## RECORDS PROVIDED
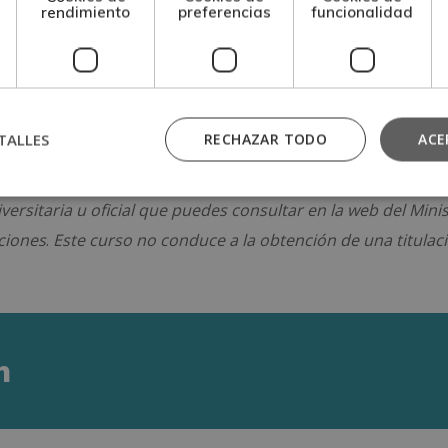
rendimiento
preferencias
funcionalidad
rsitario Internacional DQ, expedido por la Agencia Universita
 incluye la equivalencia a créditos europeos (ECTS) sobre la
TALLES
RECHAZAR TODO
ACE
 hacia la adquisición de formación teórica complementaria.
versitaria u oficial que puedes consultar en la web del Mini
aciones
.
Este curso no conduce a la obtención de una titulac
n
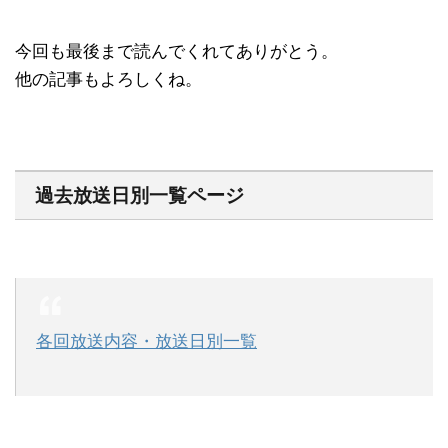
今回も最後まで読んでくれてありがとう。
他の記事もよろしくね。
過去放送日別一覧ページ
各回放送内容・放送日別一覧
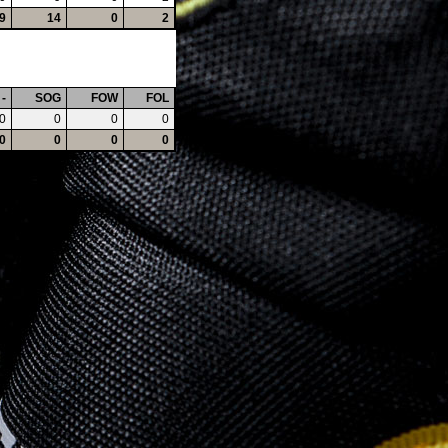
9
14
0
2
-
SOG
FOW
FOL
0
0
0
0
0
0
0
0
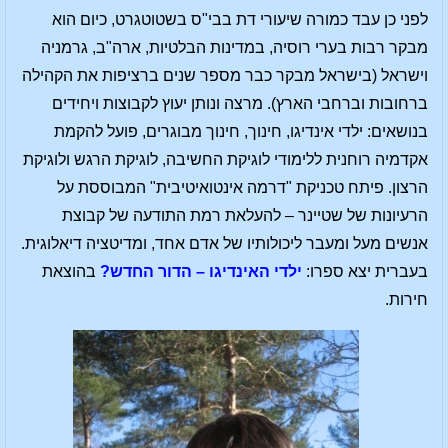
לפני כן עבד כמורה שיעורי דת בבי"ס בשטוטגרט, כיום הוא
מבקר רבות בערי רוסיה, במדינות הבלטיות, ארה"ב, גרמניה
וישראל (בישראל מבקר כבר מספר שנים ברציפות את הקהילה
ברחובות וברחבי הארץ). מרצה ונותן יעוץ לקבוצות ויחידים
בנושאים: ילדי אינדיגו, חינוך, חינוך מבוגרים, פועל להקמת
אקדמיה רוחנית ללימודי לוגיקת החשיבה, לוגיקת הרגש ולוגיקת
הרצון. פיתח טכניקת "דרמה אינטואיטיבית" המבוססת על
הרעיונות של שטיינר – להעלאת רמת התודעה של קבוצת
אנשים מעל ומעבר ליכולותיו של אדם אחד, ומדיטציה דיאלוגית.
בעברית יצא ספרו:
ילדי האינדיגו – הדור החדש?
בהוצאת
חירות.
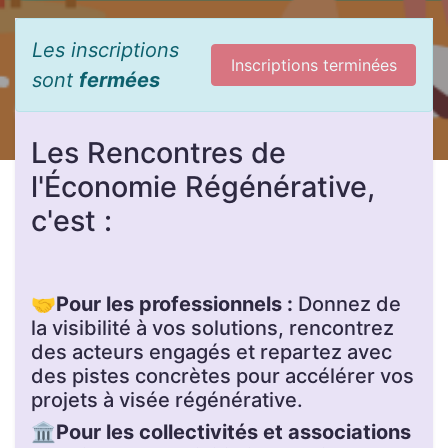
Les inscriptions
Inscriptions terminées
sont
fermées
Les Rencontres de
l'Économie Régénérative,
c'est :
🤝
Pour les professionnels :
Donnez de
la visibilité à vos solutions, rencontrez
des acteurs engagés et repartez avec
des pistes concrètes pour accélérer vos
projets à visée régénérative.
🏛️
Pour les collectivités et associations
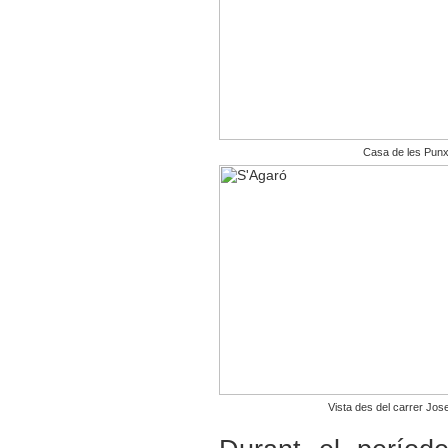
Casa de les Pun
Vista des del carrer Jo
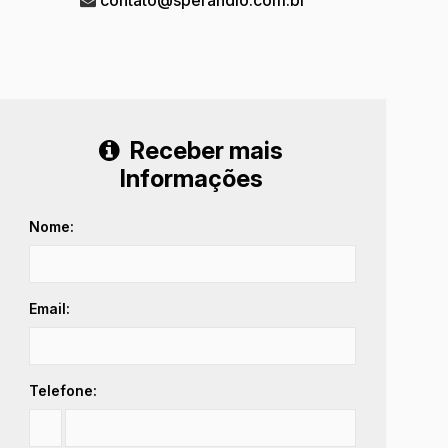
Receber mais
Informações
Nome:
Email:
Telefone:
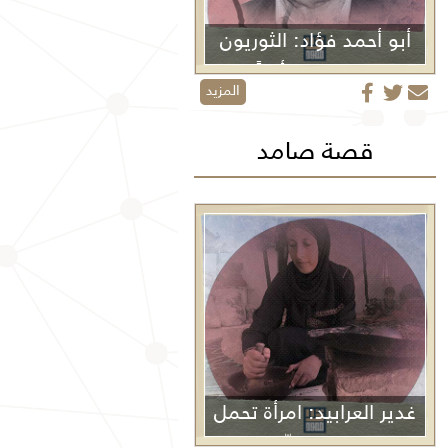
أبو أحمد فؤاد: الثوريون
لا يموتون أبداً
المزيد
قصة صامد
غدير العرابيد: امرأة تحمل
غزة في كفّيها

## WHAT THE TASK REQUIRES
An unchanged copy of the listing, with no pictures, should be returned.

## ANSWER FOR THE TASK
rendimiento
preferencias
funcionalidad
rsitario Internacional DQ, expedido por la Agencia Universita
 incluye la equivalencia a créditos europeos (ECTS) sobre la
TALLES
RECHAZAR TODO
ACE
 hacia la adquisición de formación teórica complementaria.
versitaria u oficial que puedes consultar en la web del Mini
aciones
.
Este curso no conduce a la obtención de una titulac
n
今回も最後まで読んでくれてありがとう。
他の記事もよろしくね。
過去放送日別一覧ページ
各回放送内容・放送日別一覧
9
14
0
2
-
SOG
FOW
FOL
0
0
0
0
0
0
0
0
לפני כן עבד כמורה שיעורי דת בבי"ס בשטוטגרט, כיום הוא
מבקר רבות בערי רוסיה, במדינות הבלטיות, ארה"ב, גרמניה
וישראל (בישראל מבקר כבר מספר שנים ברציפות את הקהילה
ברחובות וברחבי הארץ). מרצה ונותן יעוץ לקבוצות ויחידים
בנושאים: ילדי אינדיגו, חינוך, חינוך מבוגרים, פועל להקמת
אקדמיה רוחנית ללימודי לוגיקת החשיבה, לוגיקת הרגש ולוגיקת
הרצון. פיתח טכניקת "דרמה אינטואיטיבית" המבוססת על
הרעיונות של שטיינר – להעלאת רמת התודעה של קבוצת
אנשים מעל ומעבר ליכולותיו של אדם אחד, ומדיטציה דיאלוגית.
בעברית יצא ספרו:
ילדי האינדיגו – הדור החדש?
בהוצאת
חירות.
Les inscriptions
Inscriptions terminées
sont
fermées
Les Rencontres de
l'Économie Régénérative,
c'est :
🤝
Pour les professionnels :
Donnez de
la visibilité à vos solutions, rencontrez
des acteurs engagés et repartez avec
des pistes concrètes pour accélérer vos
projets à visée régénérative.
🏛️
Pour les collectivités et associations
Casa de les Pun
Vista des del carrer Jo
Receber mais
Informações
Nome:
Email:
Telefone:
أبو أحمد فؤاد: الثوريون
لا يموتون أبداً
المزيد
قصة صامد
غدير العرابيد: امرأة تحمل
غزة في كفّيها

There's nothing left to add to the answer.